*** Opening SUPPLIED MATERIAL ***
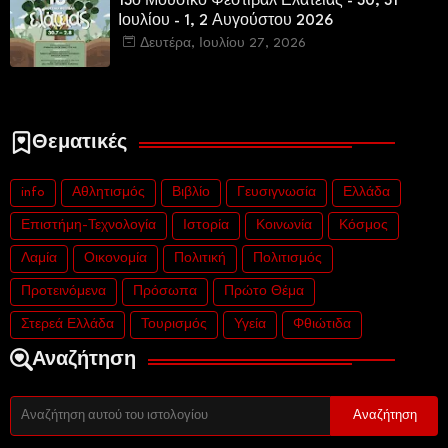
13ο Μουσικό Φεστιβάλ Ελάτειας - 30, 31
Ιουλίου - 1, 2 Αυγούστου 2026
Δευτέρα, Ιουλίου 27, 2026
Θεματικές
info
Αθλητισμός
Βιβλίο
Γευσιγνωσία
Ελλάδα
Επιστήμη-Τεχνολογία
Ιστορία
Κοινωνία
Κόσμος
Λαμία
Οικονομία
Πολιτική
Πολιτισμός
Προτεινόμενα
Πρόσωπα
Πρώτο Θέμα
Στερεά Ελλάδα
Τουρισμός
Υγεία
Φθιώτιδα
Αναζήτηση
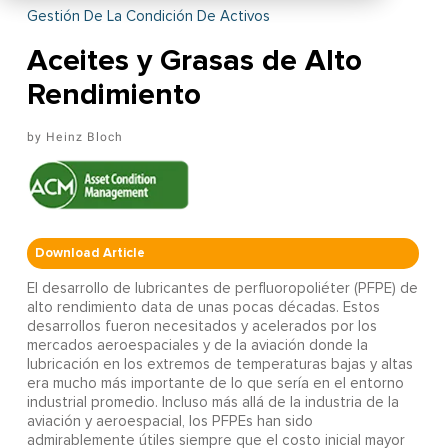
Gestión De La Condición De Activos
Aceites y Grasas de Alto
Rendimiento
Heinz Bloch
Download Article
El desarrollo de lubricantes de perfluoropoliéter (PFPE) de
alto rendimiento data de unas pocas décadas. Estos
desarrollos fueron necesitados y acelerados por los
mercados aeroespaciales y de la aviación donde la
lubricación en los extremos de temperaturas bajas y altas
era mucho más importante de lo que sería en el entorno
industrial promedio. Incluso más allá de la industria de la
aviación y aeroespacial, los PFPEs han sido
admirablemente útiles siempre que el costo inicial mayor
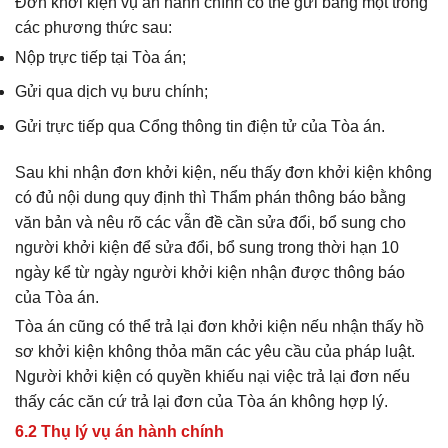
Đơn khởi kiện vụ án hành chính có thể gửi bằng một trong
các phương thức sau:
Nộp trực tiếp tại Tòa án;
Gửi qua dịch vụ bưu chính;
Gửi trực tiếp qua Cổng thông tin điện tử của Tòa án.
Sau khi nhận đơn khởi kiện, nếu thấy đơn khởi kiện không
có đủ nội dung quy định thì Thẩm phán thông báo bằng
văn bản và nêu rõ các vẫn đề cần sửa đổi, bổ sung cho
người khởi kiện để sửa đổi, bổ sung trong thời hạn 10
ngày kể từ ngày người khởi kiện nhận được thông báo
của Tòa án.
Tòa án cũng có thể trả lại đơn khởi kiện nếu nhận thấy hồ
sơ khởi kiện không thỏa mãn các yêu cầu của pháp luật.
Người khởi kiện có quyền khiếu nại việc trả lại đơn nếu
thấy các căn cứ trả lại đơn của Tòa án không hợp lý.
6.2 Thụ lý vụ án hành chính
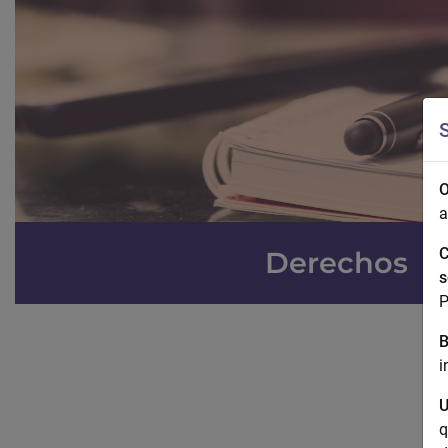
S
O
a
C
Derechos
s
P
B
i
U
q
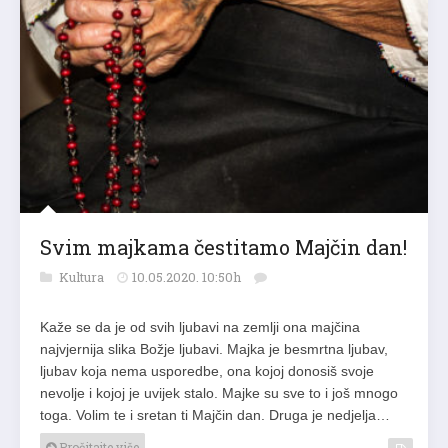
Svim majkama čestitamo Majčin dan!
Kultura
10.05.2020. 10:50h
Kaže se da je od svih ljubavi na zemlji ona majčina
najvjernija slika Božje ljubavi. Majka je besmrtna ljubav,
ljubav koja nema usporedbe, ona kojoj donosiš svoje
nevolje i kojoj je uvijek stalo. Majke su sve to i još mnogo
toga. Volim te i sretan ti Majčin dan. Druga je nedjelja…
Pročitajte više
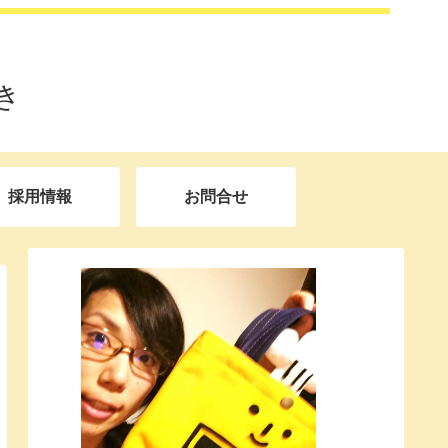
き
採用情報
お問合せ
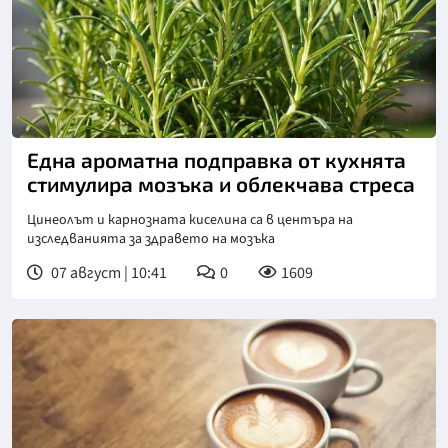
Снимка: Пиксабей
Една ароматна подправка от кухнята
стимулира мозъка и облекчава стреса
Цинеолът и карнозната киселина са в центъра на
изследванията за здравето на мозъка
07 август | 10:41
0
1609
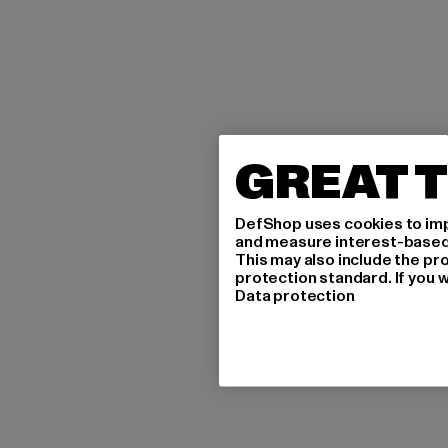
GREAT T
DefShop uses cookies to imp
and measure interest-based c
This may also include the pr
protection standard. If you w
Data protection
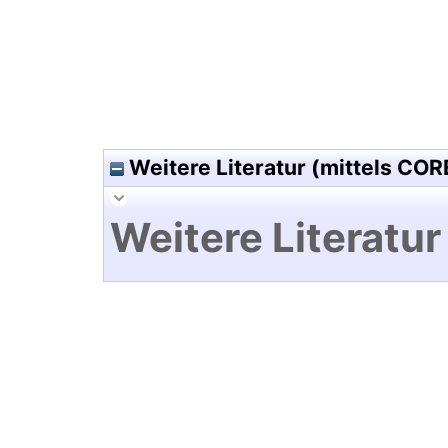
Weitere Literatur (mittels COR
Weitere Literatur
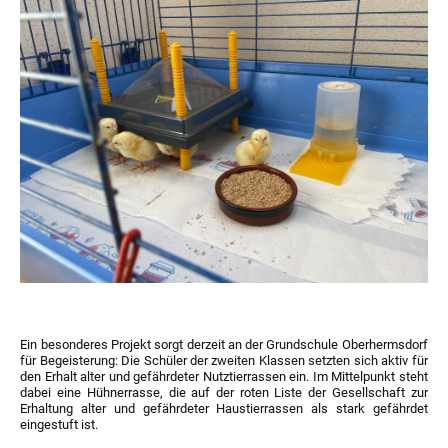
Ein besonderes Projekt sorgt derzeit an der Grundschule Oberhermsdorf
für Begeisterung: Die Schüler der zweiten Klassen setzten sich aktiv für
den Erhalt alter und gefährdeter Nutztierrassen ein. Im Mittelpunkt steht
dabei eine Hühnerrasse, die auf der roten Liste der Gesellschaft zur
Erhaltung alter und gefährdeter Haustierrassen als stark gefährdet
eingestuft ist.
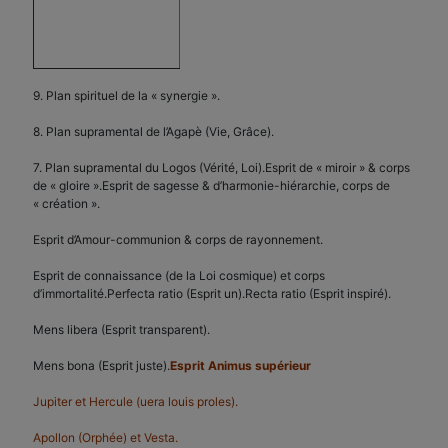
9. Plan spirituel de la « synergie ».
8. Plan supramental de l’Agapè (Vie, Grâce).
7. Plan supramental du Logos (Vérité, Loi).Esprit de « miroir » & corps
de « gloire ».Esprit de sagesse & d’harmonie-hiérarchie, corps de
« création ».
Esprit d’Amour-communion & corps de rayonnement.
Esprit de connaissance (de la Loi cosmique) et corps
d’immortalité.Perfecta ratio (Esprit un).Recta ratio (Esprit inspiré).
Mens libera (Esprit transparent).
Mens bona (Esprit juste).
Esprit Animus supérieur
Jupiter et Hercule (uera louis proles).
Apollon (Orphée) et Vesta.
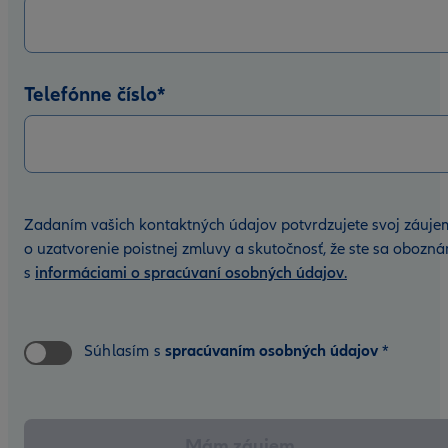
Telefónne číslo
*
Zadaním vašich kontaktných údajov potvrdzujete svoj záuje
o uzatvorenie poistnej zmluvy a skutočnosť, že ste sa obozná
s
informáciami o spracúvaní osobných údajov
.
Súhlasím s
spracúvaním osobných údajov
*
Mám záujem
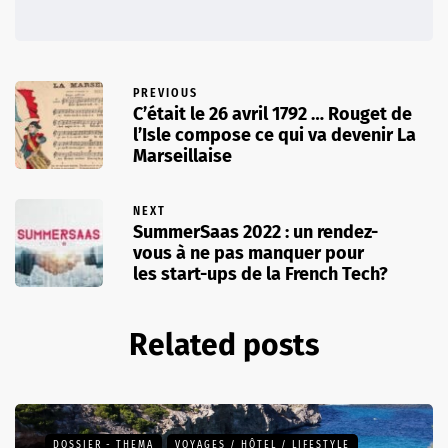
PREVIOUS
C’était le 26 avril 1792 … Rouget de
l’Isle compose ce qui va devenir La
Marseillaise
NEXT
SummerSaas 2022 : un rendez-
vous à ne pas manquer pour
les start-ups de la French Tech?
Related posts
DOSSIER - THEMA
VOYAGES / HÔTEL / LIFESTYLE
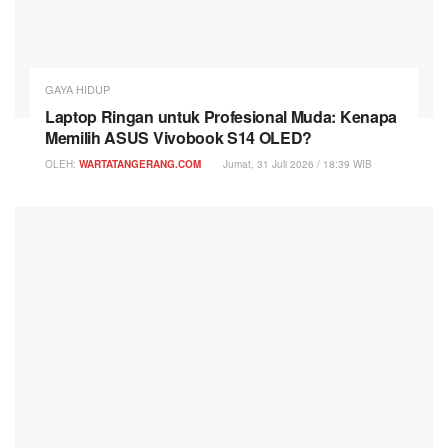
GAYA HIDUP
Laptop Ringan untuk Profesional Muda: Kenapa
Memilih ASUS Vivobook S14 OLED?
OLEH:
WARTATANGERANG.COM
Jumat, 31 Juli 2026 / 18:39 WIB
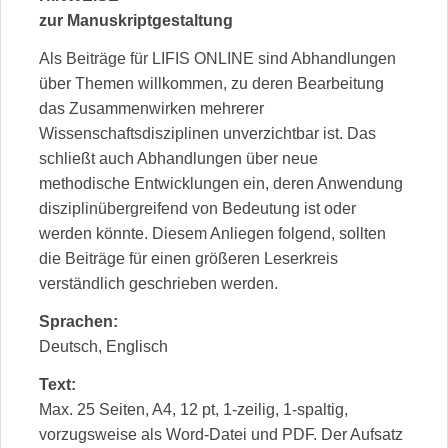
zur Manuskriptgestaltung
Als Beiträge für LIFIS ONLINE sind Abhandlungen
über Themen willkommen, zu deren Bearbeitung
das Zusammenwirken mehrerer
Wissenschaftsdisziplinen unverzichtbar ist. Das
schließt auch Abhandlungen über neue
methodische Entwicklungen ein, deren Anwendung
disziplinübergreifend von Bedeutung ist oder
werden könnte. Diesem Anliegen folgend, sollten
die Beiträge für einen größeren Leserkreis
verständlich geschrieben werden.
Sprachen:
Deutsch, Englisch
Text:
Max. 25 Seiten, A4, 12 pt, 1-zeilig, 1-spaltig,
vorzugsweise als Word-Datei und PDF. Der Aufsatz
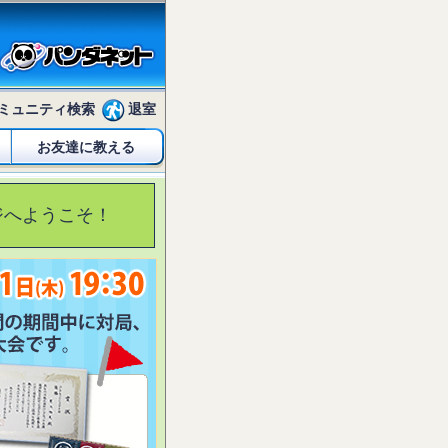
ミュニティ検索
退室
お友達に教える
ジへようこそ！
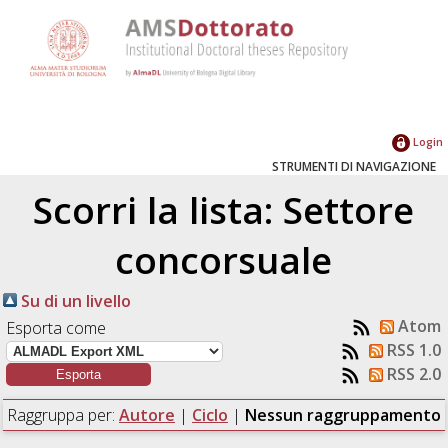
Login
STRUMENTI DI NAVIGAZIONE
Scorri la lista: Settore
concorsuale
Su di un livello
Atom
Esporta come
RSS 1.0
RSS 2.0
Raggruppa per:
Autore
|
Ciclo
|
Nessun raggruppamento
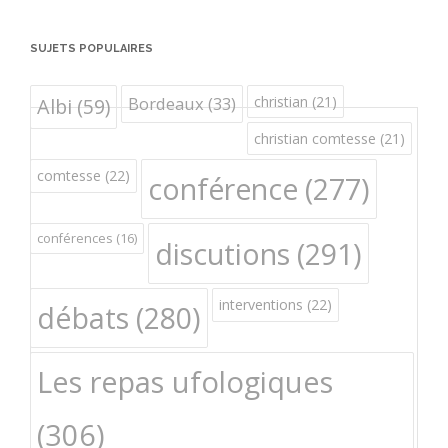
SUJETS POPULAIRES
Bordeaux
(33)
christian
(21)
Albi
(59)
christian comtesse
(21)
comtesse
(22)
conférence
(277)
conférences
(16)
discutions
(291)
interventions
(22)
débats
(280)
Les repas ufologiques
(306)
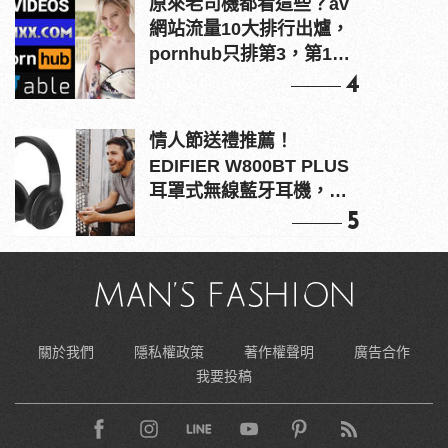
原來老司機都看這些？av
網站流量10大排行出爐，
pornhub只排第3，第1名
竟是他？
4
情人節送禮推薦！
EDIFIER W800BT PLUS
耳罩式無線藍牙耳機，在
耳邊傾訴甜言蜜語
5
關於我們
隱私權政策
著作權聲明
廣告合作
我要投稿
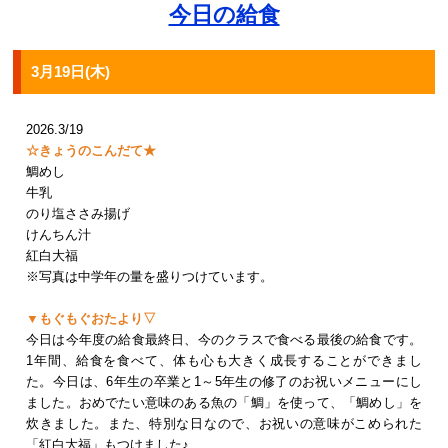
今日の給食
3月19日(木)
2026.3/19
☆きょうのこんだて★
鯛めし
牛乳
のり塩ささみ揚げ
けんちん汁
紅白大福
※写真は中学年の量を盛りつけています。
▼もぐもぐおたより▽
今日は今年度の給食最終日、今のクラスで食べる最後の給食です。
1年間、給食を食べて、体も心も大きく成長することができまし
た。今日は、6年生の卒業と1～5年生の修了のお祝いメニューにし
ました。おめでたい意味のある魚の「鯛」を使って、「鯛めし」を
炊きました。また、特別な日なので、お祝いの意味がこめられた
「紅白大福」もつけました♪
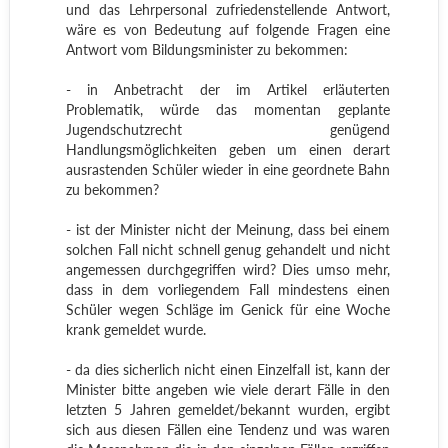
und das Lehrpersonal zufriedenstellende Antwort,
wäre es von Bedeutung auf folgende Fragen eine
Antwort vom Bildungsminister zu bekommen:
- in Anbetracht der im Artikel erläuterten
Problematik, würde das momentan geplante
Jugendschutzrecht genügend
Handlungsmöglichkeiten geben um einen derart
ausrastenden Schüler wieder in eine geordnete Bahn
zu bekommen?
- ist der Minister nicht der Meinung, dass bei einem
solchen Fall nicht schnell genug gehandelt und nicht
angemessen durchgegriffen wird? Dies umso mehr,
dass in dem vorliegendem Fall mindestens einen
Schüler wegen Schläge im Genick für eine Woche
krank gemeldet wurde.
- da dies sicherlich nicht einen Einzelfall ist, kann der
Minister bitte angeben wie viele derart Fälle in den
letzten 5 Jahren gemeldet/bekannt wurden, ergibt
sich aus diesen Fällen eine Tendenz und was waren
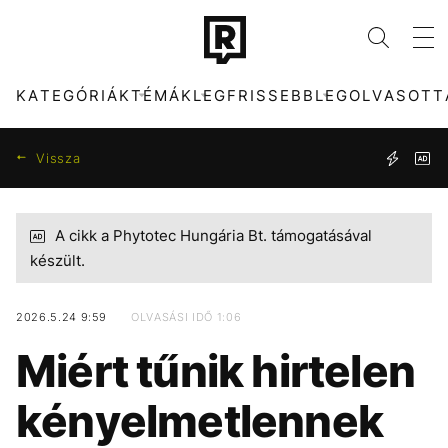
KATEGÓRIÁK
TÉMÁK
LEGFRISSEBB
LEGOLVASOTT
Vissza
A cikk a Phytotec Hungária Bt. támogatásával
KATEGÓRIÁK
TÉMÁK
készült.
ZENE
FIDESZ
DIVAT
SZIGET FESZTIVÁL
2026.5.24 9:59
OLVASÁSI IDŐ 1:06
KULTÚRA
ENERGIAVÁLSÁG
ENTR
MTVA
Miért tűnik hirtelen
FILM + SOROZAT
SEBESTYÉN BALÁZS
TECH-TUDOMÁNY
NYÁR
kényelmetlennek
SPORT
CHRISTOPHER
TÁRSADALOM
PARLAMENT
NOLAN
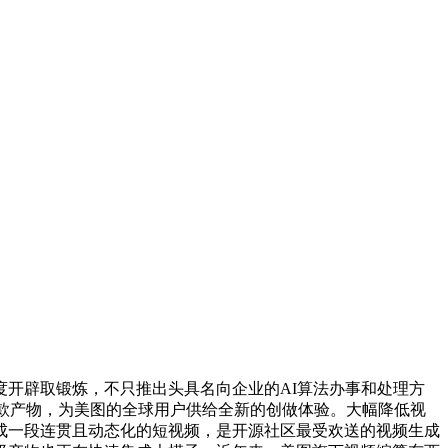
开辟取锻炼，不只推出头具名向企业的AI算法办事和处理方
多款产物，为美图的全球用户供给全新的创做体验。大幅降低视
成一段连贯且动态化的短视频，是开源社区最受欢送的视频生成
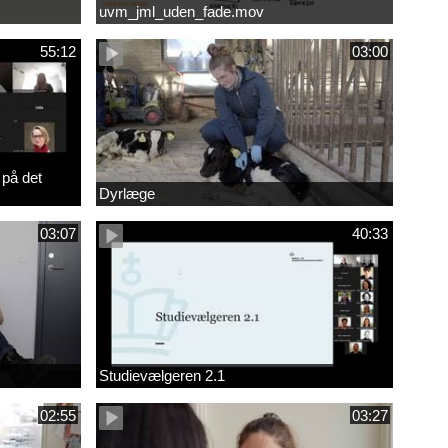
uvm_jml_uden_fade.mov
55:12
03:00
 på det
Dyrlæge
03:07
40:33
Studievælgeren 2.1
02:55
03:27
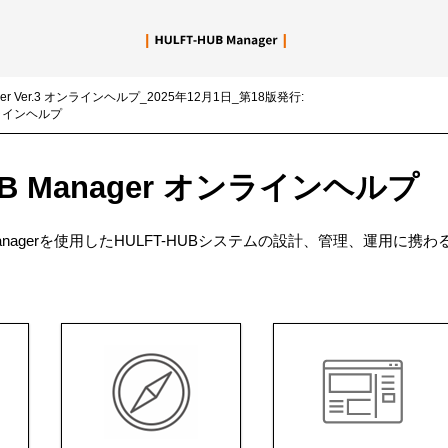
メイン コンテンツにスキップ
ger Ver.3 オンラインヘルプ_2025年12月1日_第18版発行:
オンラインヘルプ
UB Manager オンラインヘルプ
 Managerを使用したHULFT-HUBシステムの設計、管理、運用に携わ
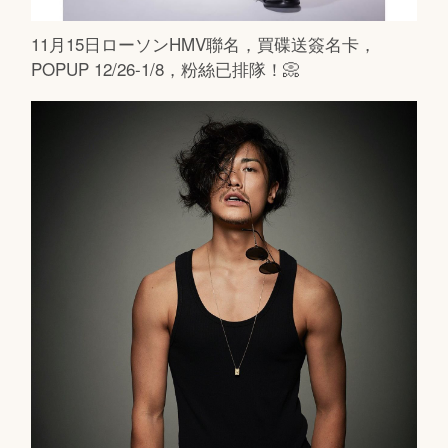
11月15日ローソンHMV聯名，買碟送簽名卡，
POPUP 12/26-1/8，粉絲已排隊！📀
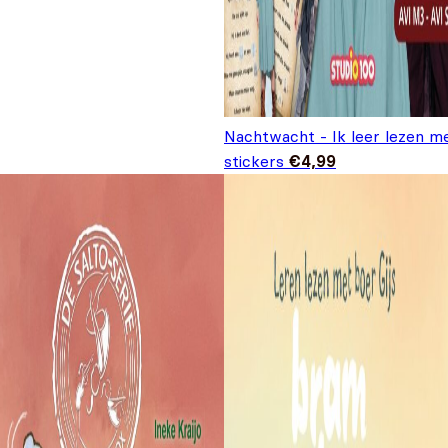
Nachtwacht - Ik leer lezen m
stickers
€
4,99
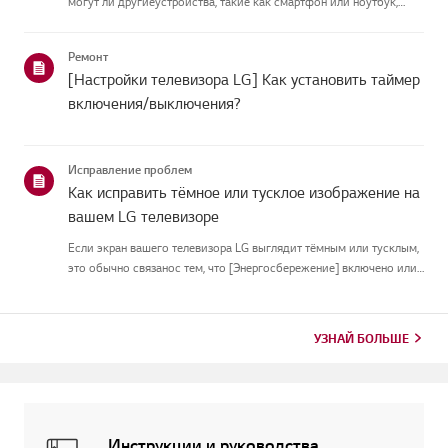
могут ли другиеустройства, такие как смартфон или ноутбук,
подключаться к той же сети.Если ни одно устройство не может
подключиться, скорее всего, проблема в вашемроутере или ин...
Ремонт
[Настройки телевизора LG] Как установить таймер
включения/выключения?
Исправление проблем
Как исправить тёмное или тусклое изображение на
вашем LG телевизоре
Если экран вашего телевизора LG выглядит тёмным или тусклым,
это обычно связанос тем, что [Энергосбережение] включено или
[Picture Mode] настроен неправильно.Используйте пульт, чтобы
установить [Energy Saving Step] в [Off], затем измените[P...
УЗНАЙ БОЛЬШЕ
Инструкции и руководства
*** Closing SUPPLIED MATERIAL ***
REQUIRED ACTION
Your answer should be every line above that contains the word "kiện".

WORKED SOLUTION
Đơn khởi kiện vụ án hành chính có thể gửi bằng một trong
Sau khi nhận đơn khởi kiện, nếu thấy đơn khởi kiện không
người khởi kiện để sửa đổi, bổ sung trong thời hạn 10
ngày kể từ ngày người khởi kiện nhận được thông báo
Tòa án cũng có thể trả lại đơn khởi kiện nếu nhận thấy hồ
sơ khởi kiện không thỏa mãn các yêu cầu của pháp luật.
Người khởi kiện có quyền khiếu nại việc trả lại đơn nếu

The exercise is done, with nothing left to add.